Internet Hygiene, A Policy Issue

KITTEN: You argue that Internet hygiene is a policy issue in many ways. Can you explain what your perspective is there?

KELLERMANN: I'm a huge proponent of the Australian approach, in that if your computer is compromised, and it's been known to attack others, the neighborhood itself has to react and at least talk to the owner and let the owner know that their dog is running loose and rabid. So ISPs should notify consumers when their computers are acting as parts of these botnets and acting criminally, regardless of whether it's the users fault or not. In addition, the same ISPs should be providing security solutions or referring these users to solutions that will clean up their machines so they don't set the rest of the neighborhood on fire. This is also coupled with the reality that it is far too difficult for a financial institution or corporation to write the cease and desist letter necessary to sinkhole or shutdown malicious [actors] that are attacking.

There should be some sort of streamline mechanism to achieve that. And then finally, we need to appreciate that ... Eastern Europe has essentially become the new Silicon Valley. ... There is a tremendous amount of money in it, billions and billions of dollars. And that being said, all that money that is traded as professional services in that community is laundered outside of the financial sector through anonymous payment channels and digital currencies. Yet none of these entities are regulated, and even if they are shut down, as in the case of Cryptolocker, none of those monies are actually forfeited and they could easily be forfeited for the cause of greater cybersecurity. So I would challenge policy makers and the financial institutions of the world to recognize and appreciate that you're losing your retail customer base to these anonymous payment channels and digital currencies. At the same time, 98 percent of bank heists are occurring in cyberspace, and the money that was stolen from you last night is being laundered through these same mechanisms.

KITTEN: Are there any final thoughts that either one of you would like to share?

KELLERMANN: Maintaining trust and confidence should be important, but encryption alone will not achieve this. I look forward to the day where my financial institution offers me two-factor authentication and offers me the capacity to authenticate my e-mail transactions with them through DMARC.
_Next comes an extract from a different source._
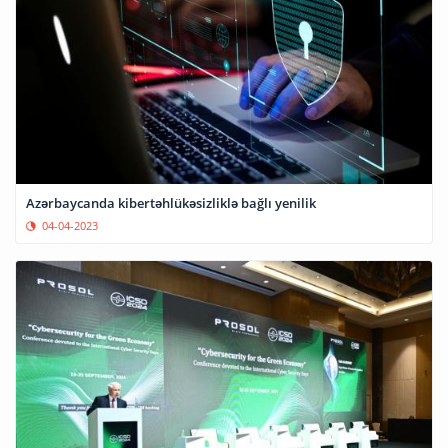
Azərbaycanda kibertəhlükəsizliklə bağlı yenilik
04-04-2023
RASMUSSEN: I'd like to point out that this Gameover Zeus/Cryptolocker announcement culminated a long-term, multiyear investigation with many law enforcement agencies security companies, researchers, ISPs etc., around the world. They were all working together, sharing information, and doing a lot to help each other out to understand the scope of the problem and the origins of the problem by being creative; this is a model example of how to go after an enterprise like this. And from all the reports, the suspect is an on-the-run so to speak. We know he is in Russia. This needs to be inspiration for all of us. We have a much greater level of awareness of activities we need to be doing in order to take on these issues and working together. Making those things happen on a much broader scale is what we should take as an inspiration from this particular incident so we can really up our game overall throughout, not just financial sector, but everything that touches the Internet itself.